A sostegno dell’attività, che per questo weekend ha sospeso gli eventi in programma, anche il sindaco di Modugno, Nicola Bonasia, e altri esponenti dell’area metropolitana. In rappresentanza della città di Bari, l’assessore Pietro Petruzzelli. #liberididivertirci l’hashtag apparso sugli schermi durante il flash mob, con l’obiettivo di far capire la necessità di una sinergia tra i gestori delle discoteche e le forze dell’ordine, volta a garantire serate di divertimento, in totale tranquillità.

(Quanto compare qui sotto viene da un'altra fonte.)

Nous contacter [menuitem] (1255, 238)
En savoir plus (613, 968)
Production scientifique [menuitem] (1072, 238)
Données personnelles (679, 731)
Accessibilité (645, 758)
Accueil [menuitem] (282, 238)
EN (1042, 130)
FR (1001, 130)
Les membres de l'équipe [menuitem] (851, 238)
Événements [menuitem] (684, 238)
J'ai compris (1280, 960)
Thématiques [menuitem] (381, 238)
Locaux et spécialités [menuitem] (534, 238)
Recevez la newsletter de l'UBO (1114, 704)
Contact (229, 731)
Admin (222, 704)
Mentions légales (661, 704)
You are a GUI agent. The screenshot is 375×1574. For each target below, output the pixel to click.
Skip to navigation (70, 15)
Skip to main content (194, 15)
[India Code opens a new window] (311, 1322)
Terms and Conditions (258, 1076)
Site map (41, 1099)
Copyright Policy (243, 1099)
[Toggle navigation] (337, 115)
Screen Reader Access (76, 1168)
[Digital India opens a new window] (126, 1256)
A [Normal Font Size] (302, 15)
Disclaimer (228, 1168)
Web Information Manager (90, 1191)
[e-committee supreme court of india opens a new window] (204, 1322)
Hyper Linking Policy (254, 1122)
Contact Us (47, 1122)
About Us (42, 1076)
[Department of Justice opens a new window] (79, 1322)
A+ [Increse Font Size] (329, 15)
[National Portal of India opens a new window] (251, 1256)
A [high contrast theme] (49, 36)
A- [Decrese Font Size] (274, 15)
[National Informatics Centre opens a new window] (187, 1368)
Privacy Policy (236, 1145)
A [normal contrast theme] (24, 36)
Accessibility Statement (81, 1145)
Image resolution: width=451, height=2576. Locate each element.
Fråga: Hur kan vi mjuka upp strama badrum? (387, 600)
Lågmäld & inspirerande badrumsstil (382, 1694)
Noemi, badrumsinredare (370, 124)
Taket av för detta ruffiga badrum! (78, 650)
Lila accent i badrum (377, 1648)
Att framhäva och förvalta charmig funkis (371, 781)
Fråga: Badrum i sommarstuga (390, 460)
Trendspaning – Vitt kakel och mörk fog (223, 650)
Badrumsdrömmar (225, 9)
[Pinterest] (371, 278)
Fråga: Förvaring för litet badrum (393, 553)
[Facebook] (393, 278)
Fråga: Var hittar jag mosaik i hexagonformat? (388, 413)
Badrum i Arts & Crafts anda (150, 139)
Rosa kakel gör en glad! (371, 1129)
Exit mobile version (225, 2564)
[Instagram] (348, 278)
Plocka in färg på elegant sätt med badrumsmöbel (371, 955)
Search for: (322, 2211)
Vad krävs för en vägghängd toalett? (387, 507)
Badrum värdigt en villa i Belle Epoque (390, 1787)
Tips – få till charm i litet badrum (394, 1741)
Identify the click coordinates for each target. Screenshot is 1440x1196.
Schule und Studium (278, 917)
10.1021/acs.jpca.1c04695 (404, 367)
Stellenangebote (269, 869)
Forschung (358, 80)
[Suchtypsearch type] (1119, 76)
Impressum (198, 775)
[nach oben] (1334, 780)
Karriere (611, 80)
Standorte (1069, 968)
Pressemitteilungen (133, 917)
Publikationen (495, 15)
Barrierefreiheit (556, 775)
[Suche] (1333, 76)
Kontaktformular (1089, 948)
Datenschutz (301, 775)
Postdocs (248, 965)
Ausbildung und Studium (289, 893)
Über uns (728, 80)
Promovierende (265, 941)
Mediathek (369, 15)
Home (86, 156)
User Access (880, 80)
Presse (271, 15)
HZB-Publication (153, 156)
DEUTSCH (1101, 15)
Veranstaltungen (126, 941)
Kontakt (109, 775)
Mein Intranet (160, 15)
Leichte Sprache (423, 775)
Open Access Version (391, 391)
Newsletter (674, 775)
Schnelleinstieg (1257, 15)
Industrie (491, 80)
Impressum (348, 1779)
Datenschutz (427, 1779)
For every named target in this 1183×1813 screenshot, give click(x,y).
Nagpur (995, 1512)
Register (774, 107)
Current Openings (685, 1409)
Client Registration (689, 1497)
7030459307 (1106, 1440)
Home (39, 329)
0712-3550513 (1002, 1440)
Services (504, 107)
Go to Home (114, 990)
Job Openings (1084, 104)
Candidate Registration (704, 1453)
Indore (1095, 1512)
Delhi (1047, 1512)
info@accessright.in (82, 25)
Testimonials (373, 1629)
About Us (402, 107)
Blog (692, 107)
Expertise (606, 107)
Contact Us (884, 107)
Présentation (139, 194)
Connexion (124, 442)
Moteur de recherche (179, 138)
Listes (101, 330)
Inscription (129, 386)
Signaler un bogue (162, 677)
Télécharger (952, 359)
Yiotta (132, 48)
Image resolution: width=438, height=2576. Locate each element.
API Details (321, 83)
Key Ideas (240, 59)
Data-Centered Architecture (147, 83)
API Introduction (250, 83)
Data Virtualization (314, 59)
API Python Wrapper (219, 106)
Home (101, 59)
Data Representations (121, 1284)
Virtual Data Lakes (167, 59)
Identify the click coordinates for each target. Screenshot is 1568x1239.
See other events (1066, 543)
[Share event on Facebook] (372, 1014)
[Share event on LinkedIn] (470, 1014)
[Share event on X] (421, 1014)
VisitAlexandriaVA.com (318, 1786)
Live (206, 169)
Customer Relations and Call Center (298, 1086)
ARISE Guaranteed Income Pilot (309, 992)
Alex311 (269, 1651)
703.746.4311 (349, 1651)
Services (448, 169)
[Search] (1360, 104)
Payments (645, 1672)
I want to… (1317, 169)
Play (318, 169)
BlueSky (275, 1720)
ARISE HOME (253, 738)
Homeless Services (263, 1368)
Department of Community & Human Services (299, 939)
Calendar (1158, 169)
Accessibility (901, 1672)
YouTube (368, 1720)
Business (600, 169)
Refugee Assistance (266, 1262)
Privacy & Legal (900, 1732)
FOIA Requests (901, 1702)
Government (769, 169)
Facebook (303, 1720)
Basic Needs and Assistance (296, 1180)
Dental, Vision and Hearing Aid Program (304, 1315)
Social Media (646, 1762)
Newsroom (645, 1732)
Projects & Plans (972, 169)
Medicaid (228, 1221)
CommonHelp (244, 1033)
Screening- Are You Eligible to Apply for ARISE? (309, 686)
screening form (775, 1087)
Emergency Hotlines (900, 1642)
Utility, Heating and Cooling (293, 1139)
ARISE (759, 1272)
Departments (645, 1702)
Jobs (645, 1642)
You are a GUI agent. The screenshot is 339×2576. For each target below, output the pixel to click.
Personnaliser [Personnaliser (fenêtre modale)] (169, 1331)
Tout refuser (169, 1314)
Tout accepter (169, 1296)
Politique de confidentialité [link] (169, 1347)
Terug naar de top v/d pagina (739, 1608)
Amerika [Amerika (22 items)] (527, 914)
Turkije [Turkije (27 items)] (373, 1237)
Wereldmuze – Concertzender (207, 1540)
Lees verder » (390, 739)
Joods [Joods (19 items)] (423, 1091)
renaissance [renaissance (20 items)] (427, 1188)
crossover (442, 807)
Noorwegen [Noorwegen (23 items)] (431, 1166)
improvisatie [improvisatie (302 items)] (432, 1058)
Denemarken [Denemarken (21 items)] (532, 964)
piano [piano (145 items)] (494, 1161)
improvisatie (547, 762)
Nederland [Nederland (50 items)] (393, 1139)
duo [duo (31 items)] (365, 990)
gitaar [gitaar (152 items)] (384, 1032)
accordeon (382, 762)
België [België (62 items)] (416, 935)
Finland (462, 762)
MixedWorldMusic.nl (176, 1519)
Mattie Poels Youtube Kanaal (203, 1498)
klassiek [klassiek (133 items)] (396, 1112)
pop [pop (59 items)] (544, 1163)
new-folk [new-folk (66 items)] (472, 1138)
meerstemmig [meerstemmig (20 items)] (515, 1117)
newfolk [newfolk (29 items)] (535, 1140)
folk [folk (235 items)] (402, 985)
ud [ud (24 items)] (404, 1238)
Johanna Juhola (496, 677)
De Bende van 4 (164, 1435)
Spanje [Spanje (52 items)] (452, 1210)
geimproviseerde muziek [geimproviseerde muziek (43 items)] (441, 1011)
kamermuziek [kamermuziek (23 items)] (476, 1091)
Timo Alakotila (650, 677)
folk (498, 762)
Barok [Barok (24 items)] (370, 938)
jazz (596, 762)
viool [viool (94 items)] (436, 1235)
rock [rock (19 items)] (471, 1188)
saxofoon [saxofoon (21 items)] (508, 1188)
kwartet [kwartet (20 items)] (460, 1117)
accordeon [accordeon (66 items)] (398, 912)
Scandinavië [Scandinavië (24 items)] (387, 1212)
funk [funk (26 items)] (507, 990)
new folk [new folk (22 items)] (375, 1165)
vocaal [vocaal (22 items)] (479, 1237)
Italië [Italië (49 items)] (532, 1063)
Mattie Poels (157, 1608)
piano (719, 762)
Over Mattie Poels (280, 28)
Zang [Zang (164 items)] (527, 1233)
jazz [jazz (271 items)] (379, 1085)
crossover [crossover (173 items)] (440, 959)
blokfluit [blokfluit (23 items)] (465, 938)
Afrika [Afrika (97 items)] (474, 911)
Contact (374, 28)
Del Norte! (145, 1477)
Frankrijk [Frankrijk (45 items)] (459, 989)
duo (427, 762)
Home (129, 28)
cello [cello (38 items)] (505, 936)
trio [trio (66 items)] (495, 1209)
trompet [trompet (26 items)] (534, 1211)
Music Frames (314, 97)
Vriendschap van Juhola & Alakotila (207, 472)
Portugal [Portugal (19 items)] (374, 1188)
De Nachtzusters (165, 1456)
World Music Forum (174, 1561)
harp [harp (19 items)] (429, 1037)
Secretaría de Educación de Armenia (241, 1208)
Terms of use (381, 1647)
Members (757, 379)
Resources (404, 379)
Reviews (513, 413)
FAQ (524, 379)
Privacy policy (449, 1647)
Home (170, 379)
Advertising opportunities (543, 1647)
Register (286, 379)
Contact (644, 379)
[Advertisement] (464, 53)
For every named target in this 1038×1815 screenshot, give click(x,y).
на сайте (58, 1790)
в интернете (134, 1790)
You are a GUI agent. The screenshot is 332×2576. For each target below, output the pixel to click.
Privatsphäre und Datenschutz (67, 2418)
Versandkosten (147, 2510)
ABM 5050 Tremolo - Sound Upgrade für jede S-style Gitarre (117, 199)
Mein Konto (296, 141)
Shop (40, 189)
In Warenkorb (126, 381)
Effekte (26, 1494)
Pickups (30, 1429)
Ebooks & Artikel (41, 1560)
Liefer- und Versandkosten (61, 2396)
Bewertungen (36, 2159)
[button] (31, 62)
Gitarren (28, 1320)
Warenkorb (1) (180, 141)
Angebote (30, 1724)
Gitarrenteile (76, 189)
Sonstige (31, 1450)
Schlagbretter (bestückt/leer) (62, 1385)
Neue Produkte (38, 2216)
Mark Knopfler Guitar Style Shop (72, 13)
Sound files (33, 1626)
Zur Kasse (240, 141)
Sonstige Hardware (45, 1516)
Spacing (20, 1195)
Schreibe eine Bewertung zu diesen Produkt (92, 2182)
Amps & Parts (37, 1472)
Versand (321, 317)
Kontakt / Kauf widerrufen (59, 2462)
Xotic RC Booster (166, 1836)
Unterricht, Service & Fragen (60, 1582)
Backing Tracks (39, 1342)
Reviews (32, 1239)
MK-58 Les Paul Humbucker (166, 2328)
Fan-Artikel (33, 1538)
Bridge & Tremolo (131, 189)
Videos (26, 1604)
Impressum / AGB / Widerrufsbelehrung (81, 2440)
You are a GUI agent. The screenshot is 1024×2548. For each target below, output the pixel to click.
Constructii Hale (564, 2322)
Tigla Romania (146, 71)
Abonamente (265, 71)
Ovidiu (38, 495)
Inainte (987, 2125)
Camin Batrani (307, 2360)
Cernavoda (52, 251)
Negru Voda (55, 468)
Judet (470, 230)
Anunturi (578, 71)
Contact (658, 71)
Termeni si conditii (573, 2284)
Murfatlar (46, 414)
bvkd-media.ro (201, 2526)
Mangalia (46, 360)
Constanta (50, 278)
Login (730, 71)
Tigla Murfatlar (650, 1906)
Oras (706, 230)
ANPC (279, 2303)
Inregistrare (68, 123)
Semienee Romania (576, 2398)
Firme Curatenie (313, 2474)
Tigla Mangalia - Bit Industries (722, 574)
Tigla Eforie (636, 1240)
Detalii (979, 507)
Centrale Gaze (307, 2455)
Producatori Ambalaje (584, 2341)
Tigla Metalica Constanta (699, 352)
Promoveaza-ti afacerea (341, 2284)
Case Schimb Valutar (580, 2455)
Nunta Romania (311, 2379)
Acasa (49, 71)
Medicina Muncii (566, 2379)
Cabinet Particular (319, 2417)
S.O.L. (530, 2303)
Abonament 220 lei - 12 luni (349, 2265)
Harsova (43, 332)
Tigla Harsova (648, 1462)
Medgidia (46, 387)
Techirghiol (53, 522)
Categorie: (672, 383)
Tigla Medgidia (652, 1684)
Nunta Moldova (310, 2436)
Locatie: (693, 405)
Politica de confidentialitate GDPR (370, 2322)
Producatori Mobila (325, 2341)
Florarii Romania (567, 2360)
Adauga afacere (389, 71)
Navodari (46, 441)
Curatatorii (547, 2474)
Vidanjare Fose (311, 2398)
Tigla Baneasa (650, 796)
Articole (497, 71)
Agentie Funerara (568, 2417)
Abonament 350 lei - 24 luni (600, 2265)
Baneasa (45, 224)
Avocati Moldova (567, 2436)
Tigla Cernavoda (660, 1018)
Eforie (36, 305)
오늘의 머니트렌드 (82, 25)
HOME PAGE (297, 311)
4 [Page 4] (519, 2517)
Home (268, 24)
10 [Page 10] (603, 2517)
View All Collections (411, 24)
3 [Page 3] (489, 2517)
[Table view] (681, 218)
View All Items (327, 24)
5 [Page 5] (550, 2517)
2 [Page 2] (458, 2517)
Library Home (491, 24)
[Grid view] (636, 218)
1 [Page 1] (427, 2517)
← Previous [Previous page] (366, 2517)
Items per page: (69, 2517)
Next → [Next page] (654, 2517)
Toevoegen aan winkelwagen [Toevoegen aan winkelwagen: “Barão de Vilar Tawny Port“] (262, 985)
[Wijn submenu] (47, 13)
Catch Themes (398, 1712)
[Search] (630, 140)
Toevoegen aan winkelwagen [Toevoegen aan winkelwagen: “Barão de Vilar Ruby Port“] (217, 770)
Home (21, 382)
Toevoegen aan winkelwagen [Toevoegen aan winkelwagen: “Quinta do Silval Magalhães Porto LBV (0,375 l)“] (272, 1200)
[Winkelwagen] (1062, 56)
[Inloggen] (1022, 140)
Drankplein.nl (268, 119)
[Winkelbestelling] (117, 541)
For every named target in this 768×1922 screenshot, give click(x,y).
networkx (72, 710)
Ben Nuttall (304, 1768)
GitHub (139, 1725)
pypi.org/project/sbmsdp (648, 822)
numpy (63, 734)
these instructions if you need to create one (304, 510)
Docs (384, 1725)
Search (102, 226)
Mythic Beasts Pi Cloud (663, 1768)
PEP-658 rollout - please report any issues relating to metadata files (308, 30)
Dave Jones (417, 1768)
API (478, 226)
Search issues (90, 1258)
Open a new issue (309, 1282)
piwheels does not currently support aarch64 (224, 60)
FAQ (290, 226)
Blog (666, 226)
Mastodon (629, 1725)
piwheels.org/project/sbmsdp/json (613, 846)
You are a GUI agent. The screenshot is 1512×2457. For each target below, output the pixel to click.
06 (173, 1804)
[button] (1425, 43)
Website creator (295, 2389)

Presente al sit-in anche Roberto Maggialetti, il titolare del DF di Bisceglie, per il quale è stata imposta la chiusura del locale per 15 giorni dopo l’accoltellamento di un ragazzo all’interno della sua discoteca. Dopo quanto accaduto nel DF lo scorso 7 novembre, Maggialetti aveva deciso di installare un metal detector per elevare il livello di sicurezza all’interno del suo locale. Detto, fatto. E si tratta di un modello di ultima generazione, identico a quelli che si trovano in aeroporto.